◆ DATASET CONTENT:
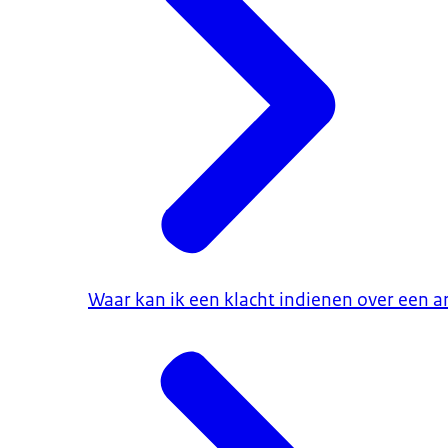
Waar kan ik een klacht indienen over een art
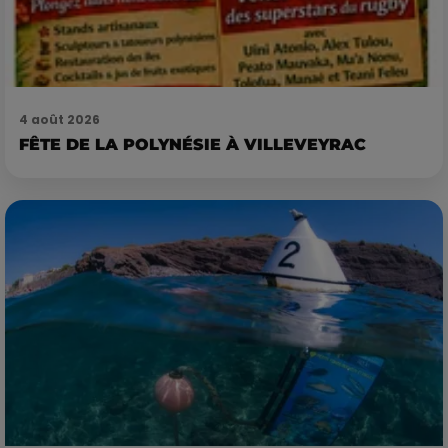
4 août 2026
FÊTE DE LA POLYNÉSIE À VILLEVEYRAC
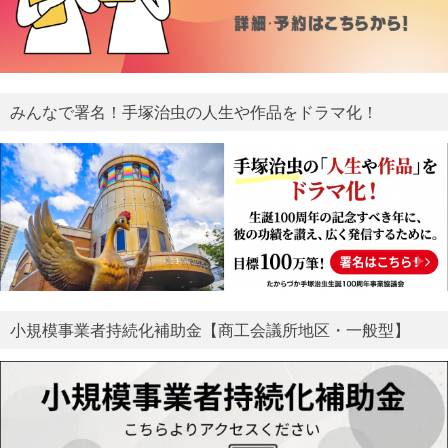
みんなで署名！手塚治虫の人生や作品をドラマ化！
小規模事業者持続化補助金【商工会議所地区・一般型】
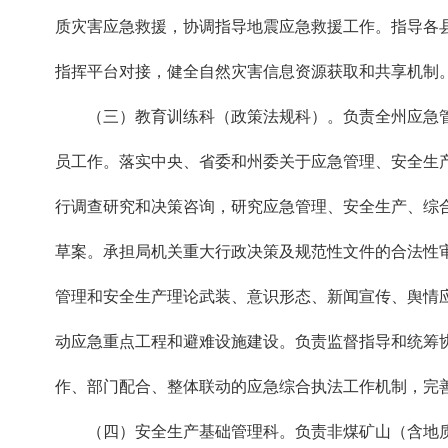
质灾害应急救援，协调指导地震应急救援工作。指导各
指挥平台对接，健全自然灾害信息资源获取和共享机制
（三）教育训练科（政策法规科）。负责全州应急管
员工作。落实中央、省委和州委关于应急管理、安全生
行调查研究和决策咨询，研究应急管理、安全生产、综
草案。承担局机关重大行政决策及规范性文件的合法性
管理和安全生产理论武装、意识形态、新闻宣传、舆情
动应急重点工程和避难设施建设。负责监督指导和统筹
作、部门配合、整体联动的应急综合执法工作机制，完
（四）安全生产基础管理科。负责非煤矿山（含地质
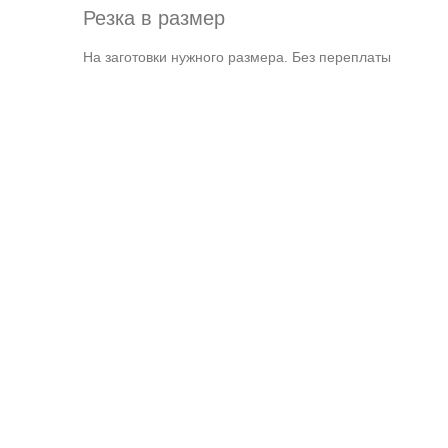
Резка в размер
На заготовки нужного размера. Без переплаты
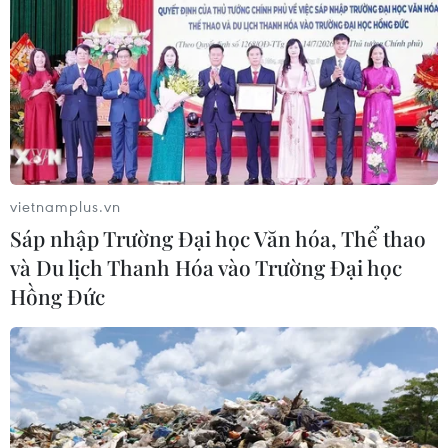
vietnamplus.vn
Sáp nhập Trường Đại học Văn hóa, Thể thao
và Du lịch Thanh Hóa vào Trường Đại học
Hồng Đức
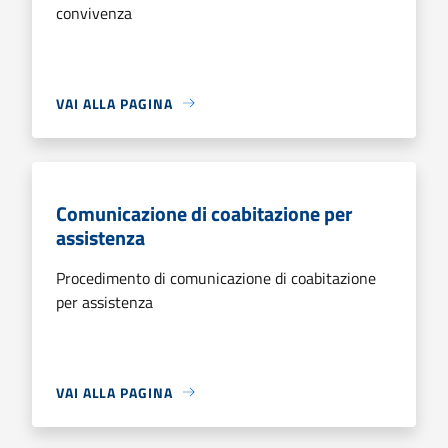
convivenza
VAI ALLA PAGINA
Comunicazione di coabitazione per
assistenza
Procedimento di comunicazione di coabitazione
per assistenza
VAI ALLA PAGINA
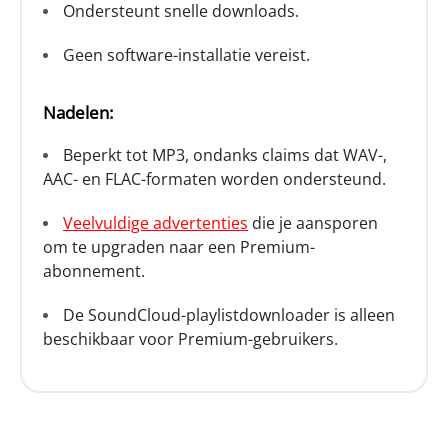
Ondersteunt snelle downloads.
Geen software-installatie vereist.
Nadelen:
Beperkt tot MP3, ondanks claims dat WAV-,
AAC- en FLAC-formaten worden ondersteund.
Veelvuldige advertenties
die je aansporen
om te upgraden naar een Premium-
abonnement.
De SoundCloud-playlistdownloader is alleen
beschikbaar voor Premium-gebruikers.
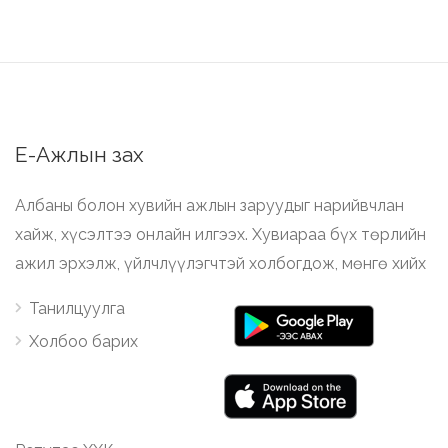
Е-Ажлын зах
Албаны болон хувийн ажлын заруудыг нарийвчлан
хайж, хүсэлтээ онлайн илгээх. Хувиараа бүх төрлийн
ажил эрхэлж, үйлчлүүлэгчтэй холбогдож, мөнгө хийх
Танилцуулга
Холбоо барих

◆ WHAT YOU NEED TO DO:
Restate the entries above word for word, and keep the pictures out.

◆ SOLUTION FOR THIS EXERCISE:
Waar kan ik een klacht indienen over een art
4 août 2026
FÊTE DE LA POLYNÉSIE À VILLEVEYRAC
みんなで署名！手塚治虫の人生や作品をドラマ化！
小規模事業者持続化補助金【商工会議所地区・一般型】
质灾害应急救援，协调指导地震应急救援工作。指导各
指挥平台对接，健全自然灾害信息资源获取和共享机制
（三）教育训练科（政策法规科）。负责全州应急管
员工作。落实中央、省委和州委关于应急管理、安全生
行调查研究和决策咨询，研究应急管理、安全生产、综
草案。承担局机关重大行政决策及规范性文件的合法性
管理和安全生产理论武装、意识形态、新闻宣传、舆情
动应急重点工程和避难设施建设。负责监督指导和统筹
作、部门配合、整体联动的应急综合执法工作机制，完
（四）安全生产基础管理科。负责非煤矿山（含地质
Резка в размер
На заготовки нужного размера. Без переплаты
vietnamplus.vn
Sáp nhập Trường Đại học Văn hóa, Thể thao
và Du lịch Thanh Hóa vào Trường Đại học
Hồng Đức
convivenza
VAI ALLA PAGINA
Comunicazione di coabitazione per
assistenza
Procedimento di comunicazione di coabitazione
per assistenza
VAI ALLA PAGINA
Ondersteunt snelle downloads.
Geen software-installatie vereist.
Nadelen:
Beperkt tot MP3, ondanks claims dat WAV-,
AAC- en FLAC-formaten worden ondersteund.
Veelvuldige advertenties
die je aansporen
om te upgraden naar een Premium-
abonnement.
De SoundCloud-playlistdownloader is alleen
beschikbaar voor Premium-gebruikers.
Е-Ажлын зах
Албаны болон хувийн ажлын заруудыг нарийвчлан
хайж, хүсэлтээ онлайн илгээх. Хувиараа бүх төрлийн
ажил эрхэлж, үйлчлүүлэгчтэй холбогдож, мөнгө хийх
Танилцуулга
Холбоо барих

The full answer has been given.